# Directions for this task
Without including any pictures, write out all the records word for word.

════════════════

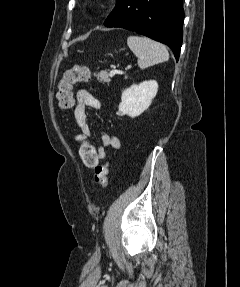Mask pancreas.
Listing matches in <instances>:
<instances>
[{
	"instance_id": "1",
	"label": "pancreas",
	"mask_w": 240,
	"mask_h": 287,
	"mask_svg": "<svg viewBox=\"0 0 240 287\" xmlns=\"http://www.w3.org/2000/svg\"><path fill=\"white\" fill-rule=\"evenodd\" d=\"M95 77L97 78V80L101 82H106V83L110 82L109 74L106 71H101L100 73L95 74Z\"/></svg>"
}]
</instances>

════════════════

# Answer to this problem
Mask pancreas.
Listing matches in <instances>:
<instances>
[{
	"instance_id": "1",
	"label": "pancreas",
	"mask_w": 240,
	"mask_h": 287,
	"mask_svg": "<svg viewBox=\"0 0 240 287\" xmlns=\"http://www.w3.org/2000/svg\"><path fill=\"white\" fill-rule=\"evenodd\" d=\"M95 77L97 78V80L101 82H106V83L110 82L109 74L106 71H101L100 73L95 74Z\"/></svg>"
}]
</instances>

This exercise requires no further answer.